Nothing but the lines below from the one containing "Jeszcze inni, decydują się na realizację" through the one containing "3 Die Gebühr" should appear in the answer, exact and without pictures.

*** Opening of Data supplied ***

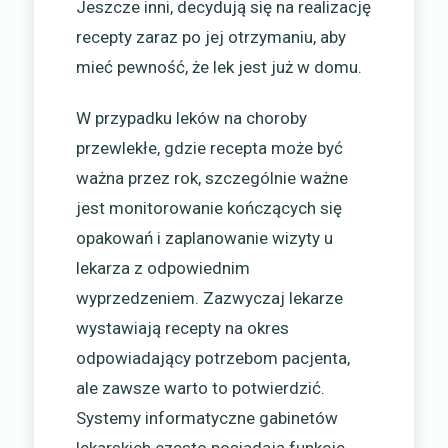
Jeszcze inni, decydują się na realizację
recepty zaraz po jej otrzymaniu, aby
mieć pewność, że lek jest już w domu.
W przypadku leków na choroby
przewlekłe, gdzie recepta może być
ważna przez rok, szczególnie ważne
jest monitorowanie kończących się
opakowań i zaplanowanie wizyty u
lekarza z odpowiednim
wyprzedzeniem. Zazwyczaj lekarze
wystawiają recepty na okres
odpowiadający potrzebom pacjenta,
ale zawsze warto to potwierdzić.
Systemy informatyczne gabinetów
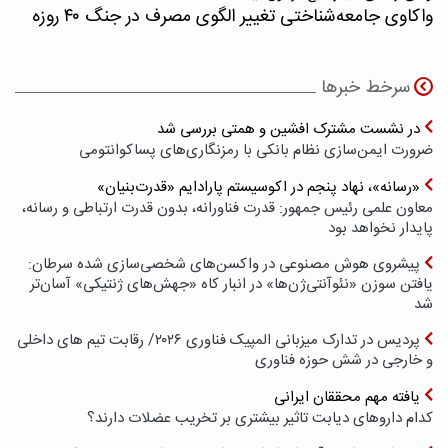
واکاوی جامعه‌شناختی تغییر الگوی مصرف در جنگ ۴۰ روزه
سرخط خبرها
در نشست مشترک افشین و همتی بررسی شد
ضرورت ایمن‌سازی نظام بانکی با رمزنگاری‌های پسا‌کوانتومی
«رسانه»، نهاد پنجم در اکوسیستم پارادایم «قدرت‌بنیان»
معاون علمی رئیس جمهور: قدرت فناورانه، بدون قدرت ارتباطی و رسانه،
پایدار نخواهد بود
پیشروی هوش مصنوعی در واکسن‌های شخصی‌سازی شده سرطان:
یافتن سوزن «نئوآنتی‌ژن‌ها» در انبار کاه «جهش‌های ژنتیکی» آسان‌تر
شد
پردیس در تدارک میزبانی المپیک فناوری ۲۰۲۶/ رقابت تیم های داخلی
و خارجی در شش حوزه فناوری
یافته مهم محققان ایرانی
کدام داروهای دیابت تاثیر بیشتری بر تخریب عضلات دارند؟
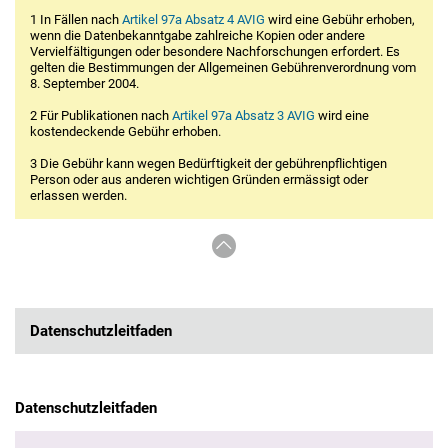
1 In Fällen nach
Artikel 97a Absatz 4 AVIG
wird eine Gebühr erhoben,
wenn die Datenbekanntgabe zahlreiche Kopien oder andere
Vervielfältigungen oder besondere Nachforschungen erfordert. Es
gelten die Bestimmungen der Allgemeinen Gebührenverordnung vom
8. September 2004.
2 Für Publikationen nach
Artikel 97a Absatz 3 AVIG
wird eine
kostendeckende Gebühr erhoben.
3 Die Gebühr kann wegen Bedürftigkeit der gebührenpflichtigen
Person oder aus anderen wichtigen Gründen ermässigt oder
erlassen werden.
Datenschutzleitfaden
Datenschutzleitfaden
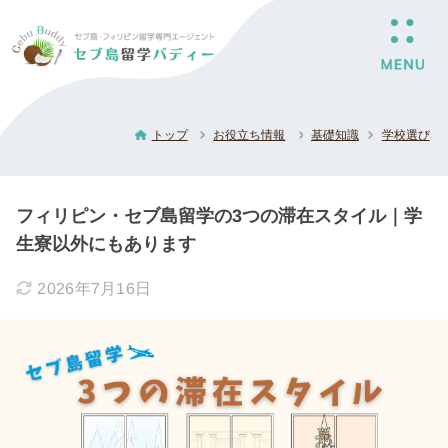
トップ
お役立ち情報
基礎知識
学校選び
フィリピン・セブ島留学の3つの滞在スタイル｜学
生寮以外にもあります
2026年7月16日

*** Close of Data supplied ***
*** Opening of Data supplied ***

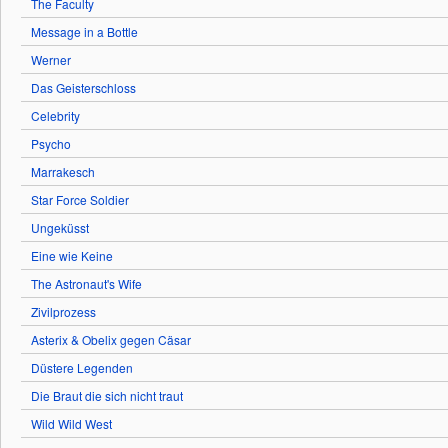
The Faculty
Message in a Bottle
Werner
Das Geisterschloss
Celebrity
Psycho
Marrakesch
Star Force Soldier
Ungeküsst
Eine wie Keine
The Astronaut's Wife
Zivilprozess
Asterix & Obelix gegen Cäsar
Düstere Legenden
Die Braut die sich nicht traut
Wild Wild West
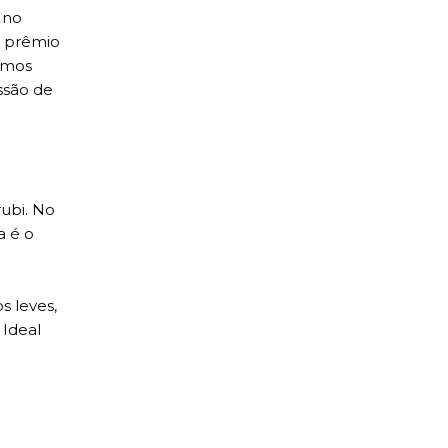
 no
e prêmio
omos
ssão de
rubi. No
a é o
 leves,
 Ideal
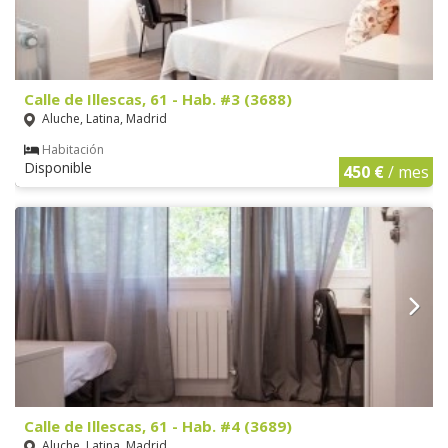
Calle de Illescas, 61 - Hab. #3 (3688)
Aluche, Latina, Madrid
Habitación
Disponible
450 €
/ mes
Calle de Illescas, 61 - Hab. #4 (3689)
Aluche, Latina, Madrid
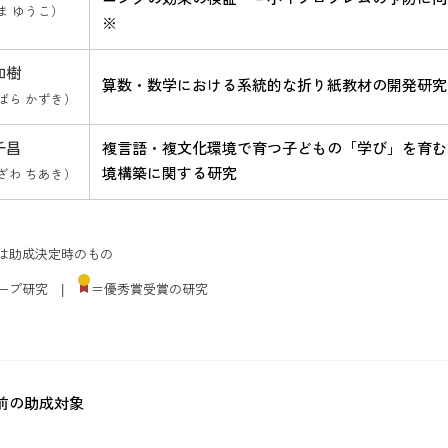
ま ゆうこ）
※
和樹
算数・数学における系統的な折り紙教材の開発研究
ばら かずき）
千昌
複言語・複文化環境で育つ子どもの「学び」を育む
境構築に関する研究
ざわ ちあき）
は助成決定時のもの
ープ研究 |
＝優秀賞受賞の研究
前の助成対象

*** Close of Data supplied ***
*** Opening of Data supplied ***

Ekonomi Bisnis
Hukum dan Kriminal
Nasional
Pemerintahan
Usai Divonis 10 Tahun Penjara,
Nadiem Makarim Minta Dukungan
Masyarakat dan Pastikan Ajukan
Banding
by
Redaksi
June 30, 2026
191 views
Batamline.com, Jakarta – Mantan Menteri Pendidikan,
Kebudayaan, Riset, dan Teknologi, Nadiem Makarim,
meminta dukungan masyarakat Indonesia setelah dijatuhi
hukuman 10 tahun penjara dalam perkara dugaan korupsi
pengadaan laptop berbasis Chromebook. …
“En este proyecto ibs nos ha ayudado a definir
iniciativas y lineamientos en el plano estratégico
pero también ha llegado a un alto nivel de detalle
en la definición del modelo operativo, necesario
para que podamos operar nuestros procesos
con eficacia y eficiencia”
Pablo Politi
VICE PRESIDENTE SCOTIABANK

*** Close of Data supplied ***

Answer below
Jeszcze inni, decydują się na realizację
recepty zaraz po jej otrzymaniu, aby
mieć pewność, że lek jest już w domu.
W przypadku leków na choroby
przewlekłe, gdzie recepta może być
ważna przez rok, szczególnie ważne
jest monitorowanie kończących się
opakowań i zaplanowanie wizyty u
lekarza z odpowiednim
wyprzedzeniem. Zazwyczaj lekarze
wystawiają recepty na okres
odpowiadający potrzebom pacjenta,
ale zawsze warto to potwierdzić.
Systemy informatyczne gabinetów
واکاوی جامعه‌شناختی تغییر الگوی مصرف در جنگ ۴۰ روزه
سرخط خبرها
در نشست مشترک افشین و همتی بررسی شد
ضرورت ایمن‌سازی نظام بانکی با رمزنگاری‌های پسا‌کوانتومی
«رسانه»، نهاد پنجم در اکوسیستم پارادایم «قدرت‌بنیان»
معاون علمی رئیس جمهور: قدرت فناورانه، بدون قدرت ارتباطی و رسانه،
پایدار نخواهد بود
پیشروی هوش مصنوعی در واکسن‌های شخصی‌سازی شده سرطان:
یافتن سوزن «نئوآنتی‌ژن‌ها» در انبار کاه «جهش‌های ژنتیکی» آسان‌تر
شد
پردیس در تدارک میزبانی المپیک فناوری ۲۰۲۶/ رقابت تیم های داخلی
و خارجی در شش حوزه فناوری
یافته مهم محققان ایرانی
کدام داروهای دیابت تاثیر بیشتری بر تخریب عضلات دارند؟
1 In Fällen nach
Artikel 97a Absatz 4 AVIG
wird eine Gebühr erhoben,
wenn die Datenbekanntgabe zahlreiche Kopien oder andere
Vervielfältigungen oder besondere Nachforschungen erfordert. Es
gelten die Bestimmungen der Allgemeinen Gebührenverordnung vom
8. September 2004.
2 Für Publikationen nach
Artikel 97a Absatz 3 AVIG
wird eine
kostendeckende Gebühr erhoben.
3 Die Gebühr kann wegen Bedürftigkeit der gebührenpflichtigen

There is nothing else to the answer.